Nitrogen doping of polycrystalline, LPCVD 3C-SiC thin films using alternating supply deposition

Abstract

In this paper, we demonstrate the implementation of a doping scheme for 3C-SiC thin films using the alternating supply deposition (ASD) technique in a low-pressure chemical vapor deposition (LPCVD) system. The moment of introduction of the dopant is critical and resulted in different thin film resistivities. By synthesizing 3C-SiC thin films with the most promising dopant scheme and increasing ammonia (NH₃) flow rates we provide insight of the capabilities of ASD doping. The electrical properties were characterized using the circular transfer length method (CTLM).
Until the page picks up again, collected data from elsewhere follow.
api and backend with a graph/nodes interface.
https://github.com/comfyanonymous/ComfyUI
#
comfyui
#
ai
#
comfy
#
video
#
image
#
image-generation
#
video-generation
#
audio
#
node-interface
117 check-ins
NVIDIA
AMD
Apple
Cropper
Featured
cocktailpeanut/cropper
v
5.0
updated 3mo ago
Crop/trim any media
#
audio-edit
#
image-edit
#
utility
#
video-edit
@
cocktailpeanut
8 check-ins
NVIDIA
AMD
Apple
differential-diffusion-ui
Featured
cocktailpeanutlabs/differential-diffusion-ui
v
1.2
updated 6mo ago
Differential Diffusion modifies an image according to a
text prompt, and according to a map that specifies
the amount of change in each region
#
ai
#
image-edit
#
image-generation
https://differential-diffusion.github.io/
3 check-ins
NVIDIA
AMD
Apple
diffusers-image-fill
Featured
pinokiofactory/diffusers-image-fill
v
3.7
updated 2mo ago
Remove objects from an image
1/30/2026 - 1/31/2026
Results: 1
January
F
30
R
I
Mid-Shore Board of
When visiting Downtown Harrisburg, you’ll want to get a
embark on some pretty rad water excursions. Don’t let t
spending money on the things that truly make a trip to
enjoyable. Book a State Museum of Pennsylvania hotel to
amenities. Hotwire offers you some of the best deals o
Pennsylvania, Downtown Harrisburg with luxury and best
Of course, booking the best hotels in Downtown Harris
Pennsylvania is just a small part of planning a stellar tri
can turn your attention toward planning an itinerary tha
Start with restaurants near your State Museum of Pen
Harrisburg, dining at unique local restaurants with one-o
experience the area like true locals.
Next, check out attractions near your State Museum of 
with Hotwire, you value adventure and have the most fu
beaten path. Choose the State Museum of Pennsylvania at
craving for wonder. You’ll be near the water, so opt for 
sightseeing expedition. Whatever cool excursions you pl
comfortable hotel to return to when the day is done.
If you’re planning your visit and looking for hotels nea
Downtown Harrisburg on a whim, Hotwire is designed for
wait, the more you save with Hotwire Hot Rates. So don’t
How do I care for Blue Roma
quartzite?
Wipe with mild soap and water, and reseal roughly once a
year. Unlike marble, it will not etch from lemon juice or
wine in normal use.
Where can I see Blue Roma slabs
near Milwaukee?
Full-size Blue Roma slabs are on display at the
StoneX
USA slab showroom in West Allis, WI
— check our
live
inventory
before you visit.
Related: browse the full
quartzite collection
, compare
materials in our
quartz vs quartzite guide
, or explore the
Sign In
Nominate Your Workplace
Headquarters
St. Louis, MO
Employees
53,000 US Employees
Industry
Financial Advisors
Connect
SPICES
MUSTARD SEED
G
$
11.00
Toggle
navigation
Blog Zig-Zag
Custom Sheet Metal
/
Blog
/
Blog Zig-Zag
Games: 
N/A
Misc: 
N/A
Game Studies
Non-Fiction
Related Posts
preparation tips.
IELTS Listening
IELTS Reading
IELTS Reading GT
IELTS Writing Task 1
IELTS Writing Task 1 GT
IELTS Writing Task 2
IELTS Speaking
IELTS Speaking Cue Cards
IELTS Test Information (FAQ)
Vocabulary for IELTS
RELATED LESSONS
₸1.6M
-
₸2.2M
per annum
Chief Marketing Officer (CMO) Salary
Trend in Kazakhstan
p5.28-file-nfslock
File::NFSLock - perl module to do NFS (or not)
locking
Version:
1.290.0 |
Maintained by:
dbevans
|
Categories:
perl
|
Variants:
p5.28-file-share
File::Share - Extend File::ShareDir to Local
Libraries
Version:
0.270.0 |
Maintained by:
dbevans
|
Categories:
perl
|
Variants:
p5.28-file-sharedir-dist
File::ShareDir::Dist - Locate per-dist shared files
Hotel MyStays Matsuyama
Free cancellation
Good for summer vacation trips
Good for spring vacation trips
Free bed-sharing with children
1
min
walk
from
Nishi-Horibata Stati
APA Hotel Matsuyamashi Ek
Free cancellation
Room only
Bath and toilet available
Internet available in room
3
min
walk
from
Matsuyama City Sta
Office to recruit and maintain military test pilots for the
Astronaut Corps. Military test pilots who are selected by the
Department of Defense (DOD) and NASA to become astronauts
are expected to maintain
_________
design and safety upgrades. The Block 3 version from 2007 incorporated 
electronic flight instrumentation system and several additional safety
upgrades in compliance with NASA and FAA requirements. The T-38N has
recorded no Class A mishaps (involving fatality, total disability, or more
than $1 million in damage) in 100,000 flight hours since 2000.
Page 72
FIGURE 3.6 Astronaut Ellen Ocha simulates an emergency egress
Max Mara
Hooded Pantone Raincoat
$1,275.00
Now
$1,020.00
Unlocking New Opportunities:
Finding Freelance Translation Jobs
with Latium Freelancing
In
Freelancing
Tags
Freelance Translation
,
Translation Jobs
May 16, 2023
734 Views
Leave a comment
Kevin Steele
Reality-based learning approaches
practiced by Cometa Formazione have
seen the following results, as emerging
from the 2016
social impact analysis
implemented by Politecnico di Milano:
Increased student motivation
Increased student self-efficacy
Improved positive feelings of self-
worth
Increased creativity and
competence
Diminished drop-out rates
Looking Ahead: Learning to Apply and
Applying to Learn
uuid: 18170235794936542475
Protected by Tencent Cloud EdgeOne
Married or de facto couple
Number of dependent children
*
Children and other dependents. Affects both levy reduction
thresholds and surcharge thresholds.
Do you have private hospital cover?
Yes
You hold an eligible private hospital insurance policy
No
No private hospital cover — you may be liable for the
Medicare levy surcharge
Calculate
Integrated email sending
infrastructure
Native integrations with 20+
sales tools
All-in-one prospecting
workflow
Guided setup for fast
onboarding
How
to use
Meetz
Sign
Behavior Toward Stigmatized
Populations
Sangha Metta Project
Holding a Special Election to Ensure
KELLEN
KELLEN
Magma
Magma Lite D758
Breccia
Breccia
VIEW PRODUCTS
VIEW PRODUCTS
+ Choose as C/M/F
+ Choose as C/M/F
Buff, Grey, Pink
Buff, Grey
Promising values for the specific contact resistance around 3·10⁻⁶Ω cm² were measured and resistivities of ρ = 0.02 Ω cm, which is comparable to state-of-the-art thin film resistivities for polycrystalline 3C-SiC. The temperature dependence of undoped and highly doped thin films are compared from room temperature to 300 °C. For both cases a negative temperature coefficient was determined, which is explained by the effect of incomplete ionization of the dopant. Lowest resistivities of 0.014 Ω cm were measured at 300 °C. Chemical analysis demonstrates for elevated NH₃ flow rates a change from highly <111> oriented poly 3C-SiC thin films to amorphous and highly insulating SiCN thin films of only 25 % of the maximum measured thickness. This can be explained by the competition of C and N atoms for Si bonds, which is dominated by nitrogen atoms at higher NH3 flow rates.